# Task instructions
Show each line in the listing below that contains the word "Pembekal".

# Data excerpts

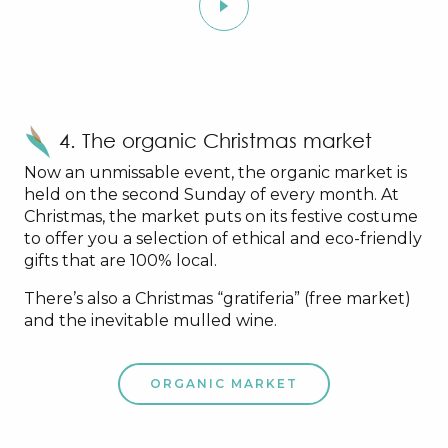
4. The organic Christmas market
Now an unmissable event, the organic market is
held on the second Sunday of every month. At
Christmas, the market puts on its festive costume
to offer you a selection of ethical and eco-friendly
gifts that are 100% local.
There’s also a Christmas “gratiferia” (free market)
and the inevitable mulled wine.
ORGANIC MARKET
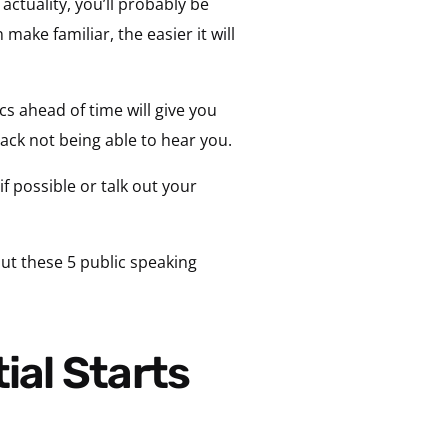
actuality, you’ll probably be
ake familiar, the easier it will
cs ahead of time will give you
ack not being able to hear you.
f possible or talk out your
ut these 5 public speaking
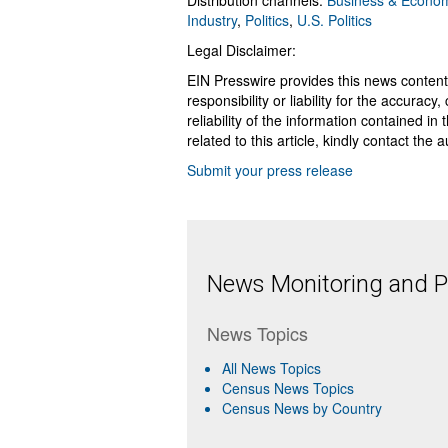
Distribution channels:
Business & Econo
Industry
,
Politics
,
U.S. Politics
Legal Disclaimer:
EIN Presswire provides this news content
responsibility or liability for the accurac
reliability of the information contained in
related to this article, kindly contact the 
Submit your press release
News Monitoring and Pr
News Topics
All News Topics
Census News Topics
Census News by Country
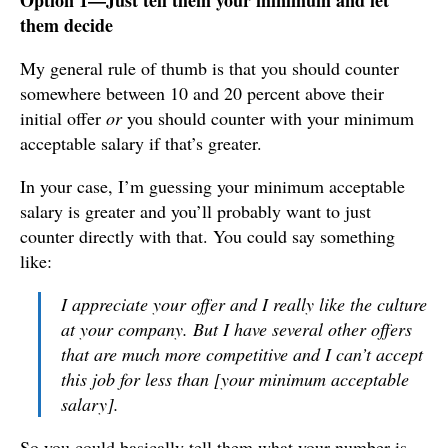
Option 1—Just tell them your minimum and let
them decide
My general rule of thumb is that you should counter
somewhere between 10 and 20 percent above their
initial offer
or
you should counter with your minimum
acceptable salary if that’s greater.
In your case, I’m guessing your minimum acceptable
salary is greater and you’ll probably want to just
counter directly with that. You could say something
like:
I appreciate your offer and I really like the culture
at your company. But I have several other offers
that are much more competitive and I can’t accept
this job for less than [your minimum acceptable
salary].
So you could basically tell them what your number is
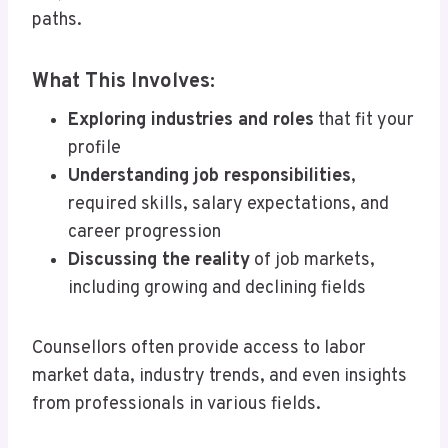
paths.
What This Involves:
Exploring industries and roles
that fit your
profile
Understanding job responsibilities
,
required skills, salary expectations, and
career progression
Discussing the reality
of job markets,
including growing and declining fields
Counsellors often provide access to labor
market data, industry trends, and even insights
from professionals in various fields.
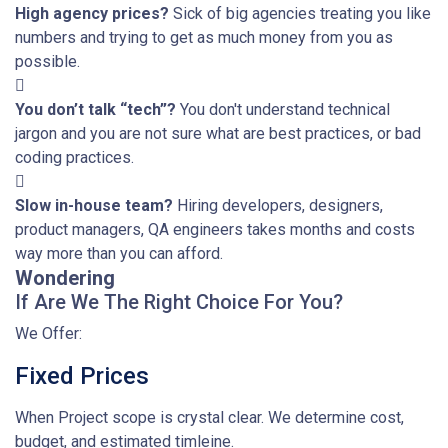
High agency prices?
Sick of big agencies treating you like
numbers and trying to get as much money from you as
possible.
You don’t talk “tech”?
You don't understand technical
jargon and you are not sure what are best practices, or bad
coding practices.
Slow in-house team?
Hiring developers, designers,
product managers, QA engineers takes months and costs
way more than you can afford.
Wondering
If Are We The Right Choice For You?
We Offer:
Fixed Prices
When Project scope is crystal clear. We determine cost,
budget, and estimated timleine.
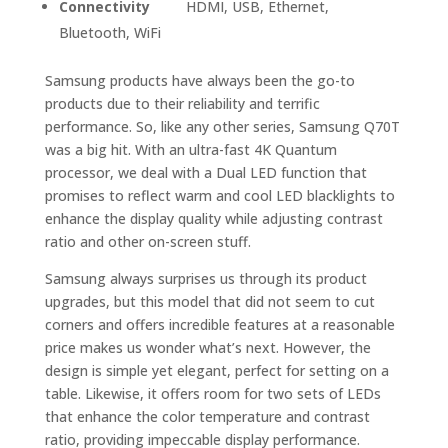
Connectivity
HDMI, USB, Ethernet,
Bluetooth, WiFi
Samsung products have always been the go-to
products due to their reliability and terrific
performance. So, like any other series, Samsung Q70T
was a big hit. With an ultra-fast 4K Quantum
processor, we deal with a Dual LED function that
promises to reflect warm and cool LED blacklights to
enhance the display quality while adjusting contrast
ratio and other on-screen stuff.
Samsung always surprises us through its product
upgrades, but this model that did not seem to cut
corners and offers incredible features at a reasonable
price makes us wonder what’s next. However, the
design is simple yet elegant, perfect for setting on a
table. Likewise, it offers room for two sets of LEDs
that enhance the color temperature and contrast
ratio, providing impeccable display performance.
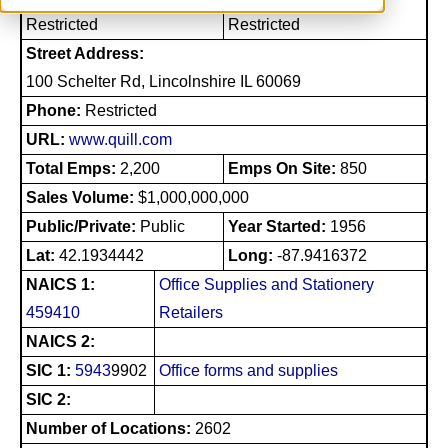
Restricted
Restricted
Street Address:
100 Schelter Rd, Lincolnshire IL 60069
Phone:
Restricted
URL:
www.quill.com
Total Emps:
2,200
Emps On Site:
850
Sales Volume:
$1,000,000,000
Public/Private:
Public
Year Started:
1956
Lat:
42.1934442
Long:
-87.9416372
NAICS 1:
Office Supplies and Stationery
459410
Retailers
NAICS 2:
SIC 1:
5943
9902
Office forms and supplies
SIC 2:
Number of Locations:
2602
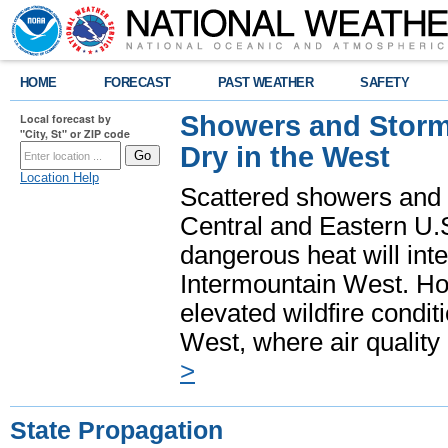
HOME
FORECAST
PAST WEATHER
SAFETY
Showers and Storms
Local forecast by
"City, St" or ZIP code
Dry in the West
Location Help
Scattered showers and 
Central and Eastern U.
dangerous heat will int
Intermountain West. Hot
elevated wildfire condit
West, where air quality
>
State Propagation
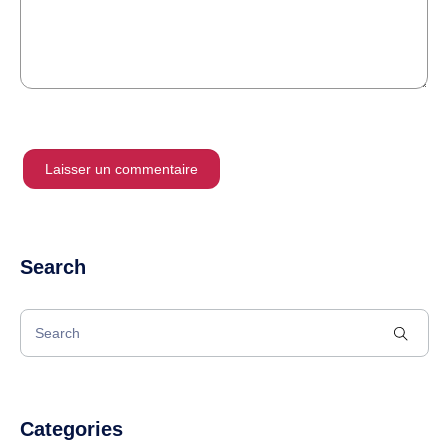
Search
Categories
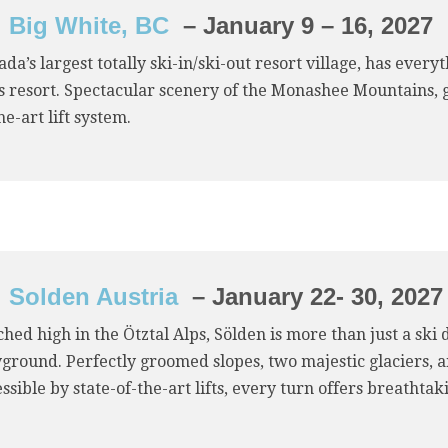
Big White, BC
– January 9 – 16, 2027
da’s largest totally ski-in/ski-out resort village, has eve
ss resort. Spectacular scenery of the Monashee Mountains,
he-art lift system.
Solden Austria
– January 22- 30, 2027
hed high in the Ötztal Alps, Sölden is more than just a ski
yground. Perfectly groomed slopes, two majestic glaciers,
ssible by state-of-the-art lifts, every turn offers breathta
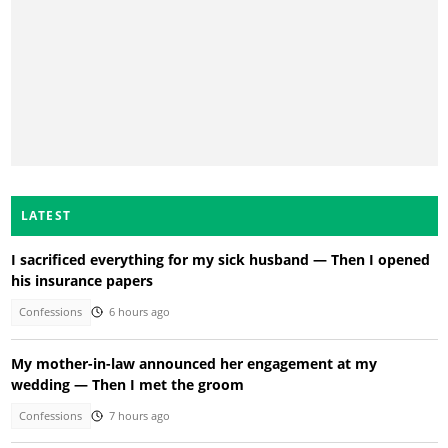
LATEST
I sacrificed everything for my sick husband — Then I opened
his insurance papers
Confessions
6 hours ago
My mother-in-law announced her engagement at my
wedding — Then I met the groom
Confessions
7 hours ago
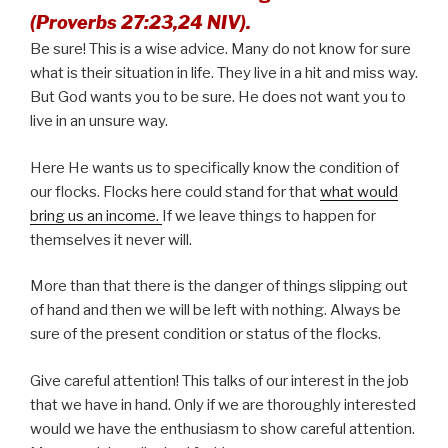
(Proverbs 27:23,24 NIV).
Be sure! This is a wise advice. Many do not know for sure
what is their situation in life. They live in a hit and miss way.
But God wants you to be sure. He does not want you to
live in an unsure way.
Here He wants us to specifically know the condition of
our flocks. Flocks here could stand for that
what would
bring us an income.
If we leave things to happen for
themselves it never will.
More than that there is the danger of things slipping out
of hand and then we will be left with nothing. Always be
sure of the present condition or status of the flocks.
Give careful attention! This talks of our interest in the job
that we have in hand. Only if we are thoroughly interested
would we have the enthusiasm to show careful attention.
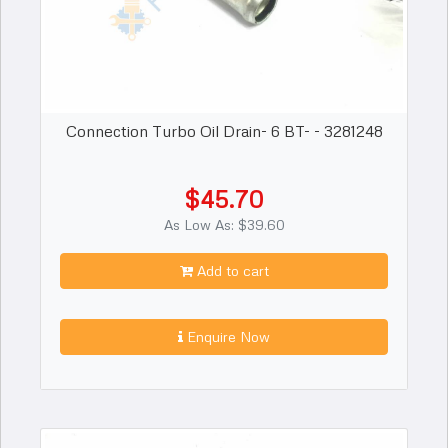
Connection Turbo Oil Drain- 6 BT- - 3281248
$45.70
As Low As: $39.60
Add to cart
Enquire Now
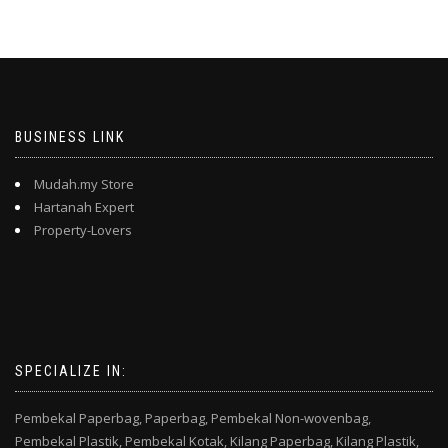
BUSINESS LINK
Mudah.my Store
Hartanah Expert
Property-Lovers
SPECIALIZE IN:
Pembekal Paperbag,
Paperbag,
Pembekal Non-wovenbag,
Pembekal Plastik,
Pembekal Kotak,
Kilang Paperbag,
Kilang Plastik,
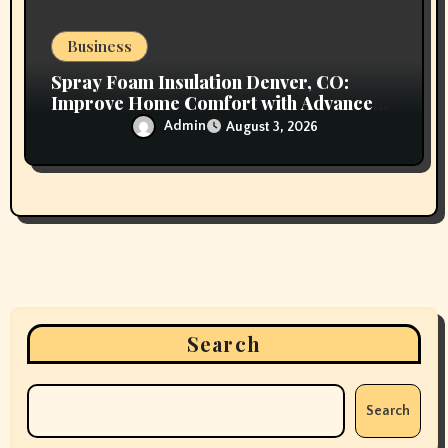
Business
Spray Foam Insulation Denver, CO:
Improve Home Comfort with Advanced
Insulation and Superior Energy
Admin
August 3, 2026
Performance
Search
Search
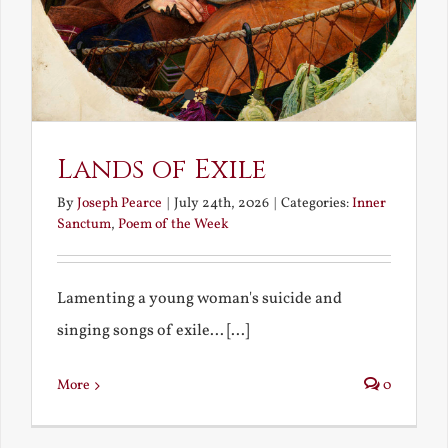
Lands of Exile
By
Joseph Pearce
|
July 24th, 2026
|
Categories:
Inner
Sanctum
,
Poem of the Week
Lamenting a young woman's suicide and
singing songs of exile... [...]
More
0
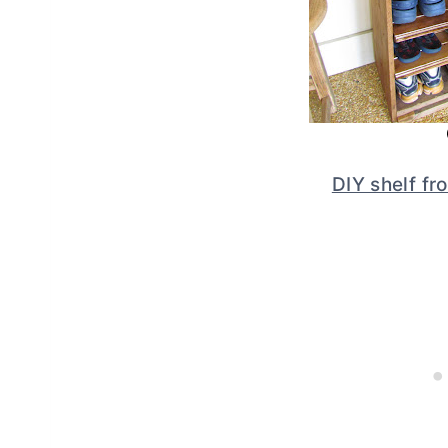
DIY shelf f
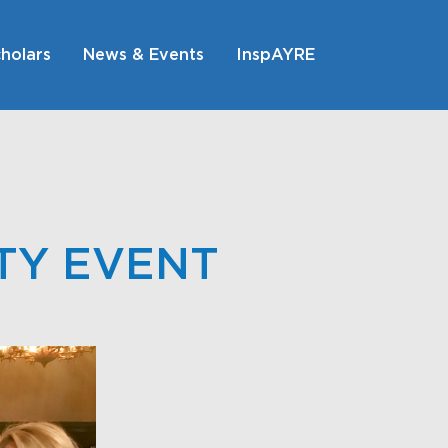
holars
News & Events
InspAYRE
TY EVENT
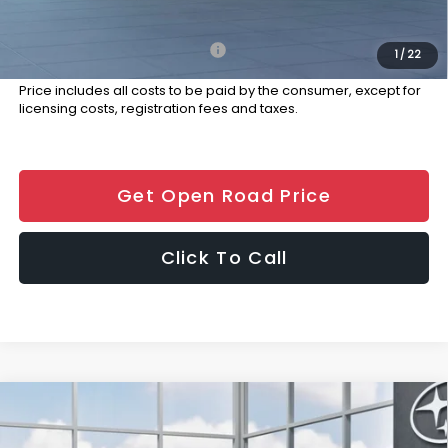
Final Sale Price
$35,189
Add. Available Subaru Offers:
$500
1
/
22
Price includes all costs to be paid by the consumer, except for
licensing costs, registration fees and taxes.
Get Open Road Price
Click To Call
Compare Vehicle
$36,689
2026
Subaru WRX
Premium
FINAL SALE PRICE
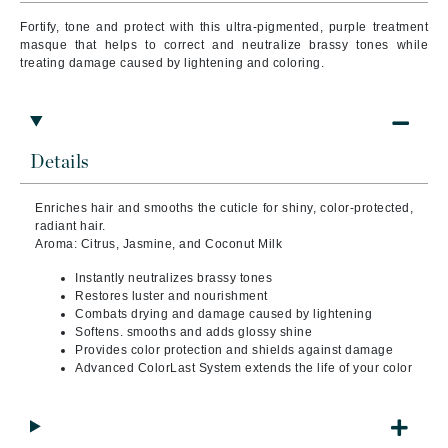
Fortify, tone and protect with this ultra-pigmented, purple treatment
masque that helps to correct and neutralize brassy tones while
treating damage caused by lightening and coloring.
Details
Enriches hair and smooths the cuticle for shiny, color-protected,
radiant hair.
Aroma: Citrus, Jasmine, and Coconut Milk
Instantly neutralizes brassy tones
Restores luster and nourishment
Combats drying and damage caused by lightening
Softens. smooths and adds glossy shine
Provides color protection and shields against damage
Advanced ColorLast System extends the life of your color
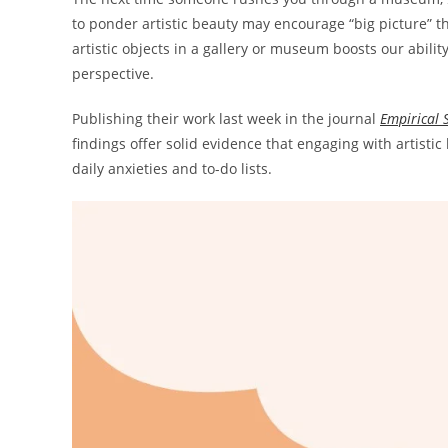
to ponder artistic beauty may encourage “big picture” t
artistic objects in a gallery or museum boosts our abilit
perspective.
Publishing their work last week in the journal
Empirical S
findings offer solid evidence that engaging with artisti
daily anxieties and to-do lists.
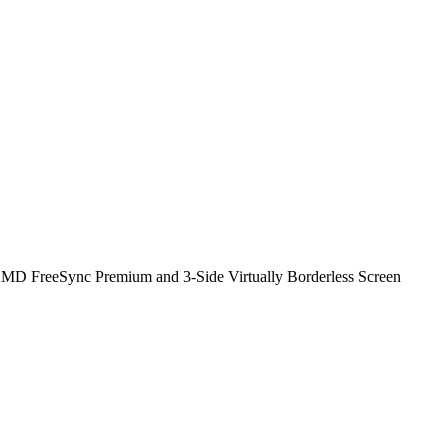
FreeSync Premium and 3-Side Virtually Borderless Screen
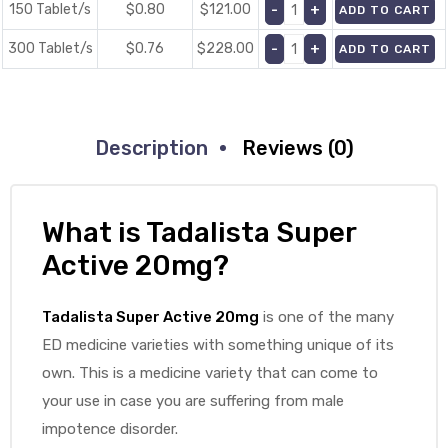
150 Tablet/s
$0.80
$
121.00
ADD TO CART
300 Tablet/s
$0.76
$
228.00
ADD TO CART
Description
Reviews (0)
What is Tadalista Super
Active 20mg?
Tadalista Super Active 20mg
is one of the many
ED medicine varieties with something unique of its
own. This is a medicine variety that can come to
your use in case you are suffering from male
impotence disorder.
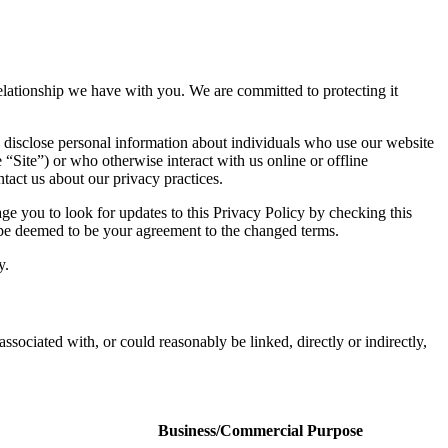
 relationship we have with you. We are committed to protecting it
 disclose personal information about individuals who use our website
e “Site”) or who otherwise interact with us online or offline
tact us about our privacy practices.
e you to look for updates to this Privacy Policy by checking this
l be deemed to be your agreement to the changed terms.
y.
associated with, or could reasonably be linked, directly or indirectly,
Business/Commercial Purpose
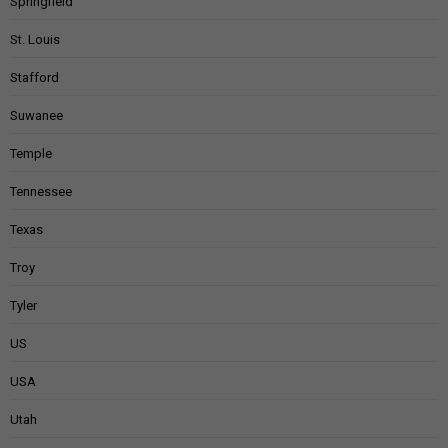
Springfield
St. Louis
Stafford
Suwanee
Temple
Tennessee
Texas
Troy
Tyler
US
USA
Utah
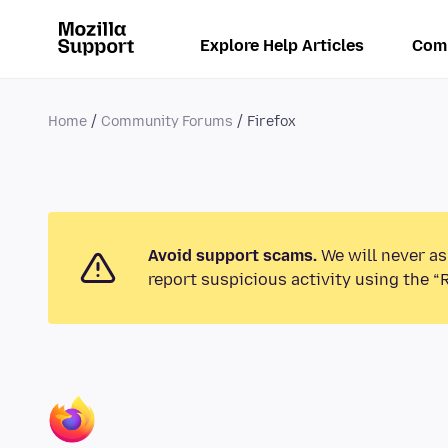
Explore Help Articles
Com
Home
Community Forums
Firefox
Avoid support scams.
We will never as
report suspicious activity using the “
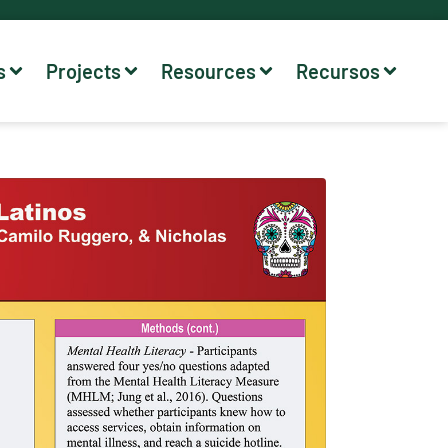
s
Projects
Resources
Recursos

# Task output
Pembekal Paperbag,
Pembekal Non-wovenbag,
Pembekal Plastik,
Pembekal Kotak,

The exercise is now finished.